=== Section Start ===

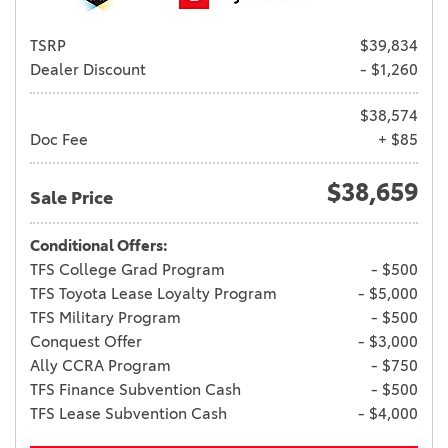
TSRP
$39,834
Dealer Discount
- $1,260
$38,574
Doc Fee
+ $85
$38,659
Sale Price
Conditional Offers:
TFS College Grad Program
- $500
TFS Toyota Lease Loyalty Program
- $5,000
TFS Military Program
- $500
Conquest Offer
- $3,000
Ally CCRA Program
- $750
TFS Finance Subvention Cash
- $500
TFS Lease Subvention Cash
- $4,000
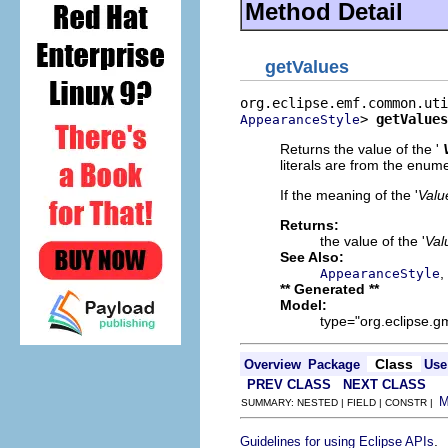
Method Detail
getValues
> 
getValues
AppearanceStyle
Returns the value of the '
literals are from the enum
If the meaning of the '
Valu
Returns:
the value of the '
Val
See Also:
,
AppearanceStyle
** Generated **
Model:
type="org.eclipse.g
Class
Overview
Package
Use
PREV CLASS
NEXT CLASS
SUMMARY: NESTED | FIELD | CONSTR |
.
Guidelines for using Eclipse APIs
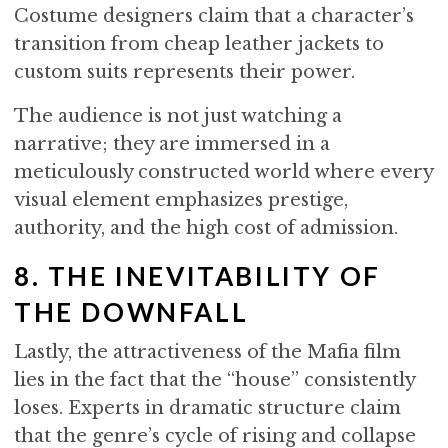
Costume designers claim that a character’s
transition from cheap leather jackets to
custom suits represents their power.
The audience is not just watching a
narrative; they are immersed in a
meticulously constructed world where every
visual element emphasizes prestige,
authority, and the high cost of admission.
8. THE INEVITABILITY OF
THE DOWNFALL
Lastly, the attractiveness of the Mafia film
lies in the fact that the “house” consistently
loses. Experts in dramatic structure claim
that the genre’s cycle of rising and collapse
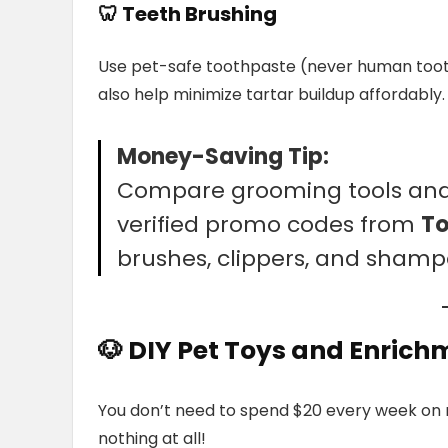
🦷
Teeth Brushing
Use pet-safe toothpaste (never human toot
also help minimize tartar buildup affordably.
Money-Saving Tip:
Compare grooming tools and 
verified promo codes from
T
brushes, clippers, and shamp
🐶 DIY Pet Toys and Enrich
You don’t need to spend $20 every week on n
nothing at all!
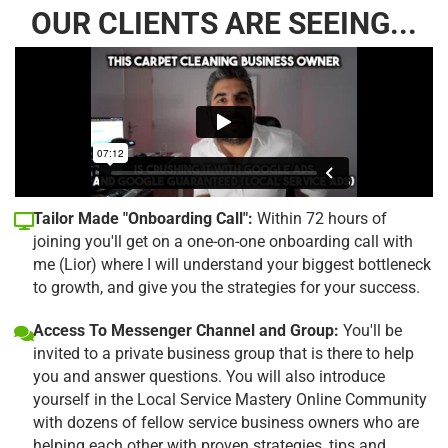
OUR CLIENTS ARE SEEING...
Tailor Made "Onboarding Call":
Within 72 hours of
joining you'll get on a one-on-one onboarding call with
me (Lior) where I will understand your biggest bottleneck
to growth, and give you the strategies for your success.
Access To Messenger Channel and Group:
You'll be
invited to a private business group that is there to help
you and answer questions. You will also introduce
yourself in the Local Service Mastery Online Community
with dozens of fellow service business owners who are
helping each other with proven strategies, tips and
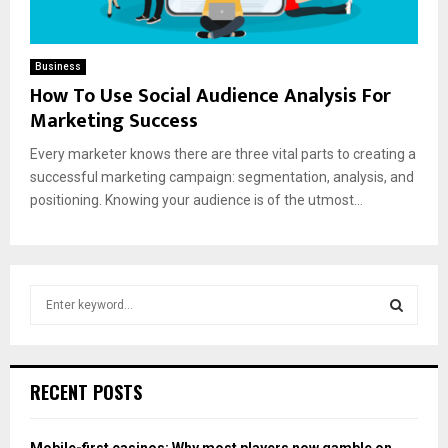
Business
How To Use Social Audience Analysis For
Marketing Success
Every marketer knows there are three vital parts to creating a
successful marketing campaign: segmentation, analysis, and
positioning. Knowing your audience is of the utmost...
S
e
a
S
r
c
E
RECENT POSTS
h
f
A
o
Mobile-first casinos: Why most players now gamble on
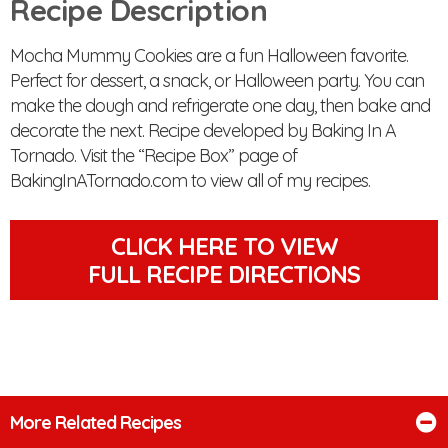
Recipe Description
Mocha Mummy Cookies are a fun Halloween favorite.
Perfect for dessert, a snack, or Halloween party. You can
make the dough and refrigerate one day, then bake and
decorate the next. Recipe developed by Baking In A
Tornado. Visit the “Recipe Box” page of
BakingInATornado.com to view all of my recipes.
CLICK HERE TO VIEW
FULL RECIPE DIRECTIONS
More Related Recipes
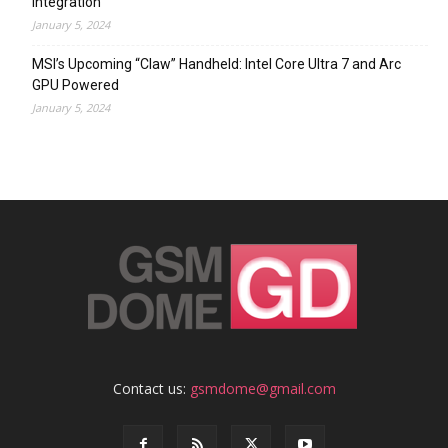
Integration
January 5, 2024
MSI’s Upcoming “Claw” Handheld: Intel Core Ultra 7 and Arc
GPU Powered
January 5, 2024
Contact us:
gsmdome@gmail.com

=== Section End ===

**Exercise instructions**
Although the records contain pictures, only their text should be repeated, exactly as it appears.

**Exercise result**
TSRP
$39,834
Dealer Discount
- $1,260
$38,574
Doc Fee
+ $85
$38,659
Sale Price
Conditional Offers:
TFS College Grad Program
- $500
TFS Toyota Lease Loyalty Program
- $5,000
TFS Military Program
- $500
Conquest Offer
- $3,000
Ally CCRA Program
- $750
TFS Finance Subvention Cash
- $500
TFS Lease Subvention Cash
- $4,000
Method Detail
getValues
> 
getValues
AppearanceStyle
Returns the value of the '
literals are from the enum
If the meaning of the '
Valu
Returns:
the value of the '
Val
See Also:
,
AppearanceStyle
** Generated **
Model:
type="org.eclipse.g
Class
Overview
Package
Use
PREV CLASS
NEXT CLASS
SUMMARY: NESTED | FIELD | CONSTR |
.
Guidelines for using Eclipse APIs
Costume designers claim that a character’s
transition from cheap leather jackets to
custom suits represents their power.
The audience is not just watching a
narrative; they are immersed in a
meticulously constructed world where every
visual element emphasizes prestige,
authority, and the high cost of admission.
8. THE INEVITABILITY OF
THE DOWNFALL
Lastly, the attractiveness of the Mafia film
lies in the fact that the “house” consistently
loses. Experts in dramatic structure claim
that the genre’s cycle of rising and collapse
🦷
Teeth Brushing
Use pet-safe toothpaste (never human toot
also help minimize tartar buildup affordably.
Money-Saving Tip:
Compare grooming tools and 
verified promo codes from
T
brushes, clippers, and shamp
🐶 DIY Pet Toys and Enrich
You don’t need to spend $20 every week on n
nothing at all!
OUR CLIENTS ARE SEEING...
Tailor Made "Onboarding Call":
Within 72 hours of
joining you'll get on a one-on-one onboarding call with
me (Lior) where I will understand your biggest bottleneck
to growth, and give you the strategies for your success.
Access To Messenger Channel and Group:
You'll be
invited to a private business group that is there to help
you and answer questions. You will also introduce
yourself in the Local Service Mastery Online Community
with dozens of fellow service business owners who are
helping each other with proven strategies, tips and
Business
How To Use Social Audience Analysis For
Marketing Success
Every marketer knows there are three vital parts to creating a
successful marketing campaign: segmentation, analysis, and
positioning. Knowing your audience is of the utmost...
S
e
a
S
r
c
E
RECENT POSTS
h
f
A
o
Mobile-first casinos: Why most players now gamble on
Recipe Description
Mocha Mummy Cookies are a fun Halloween favorite.
Perfect for dessert, a snack, or Halloween party. You can
make the dough and refrigerate one day, then bake and
decorate the next. Recipe developed by Baking In A
Tornado. Visit the “Recipe Box” page of
BakingInATornado.com to view all of my recipes.
CLICK HERE TO VIEW
FULL RECIPE DIRECTIONS
More Related Recipes
Integration
January 5, 2024
MSI’s Upcoming “Claw” Handheld: Intel Core Ultra 7 and Arc
GPU Powered
January 5, 2024
Contact us:
gsmdome@gmail.com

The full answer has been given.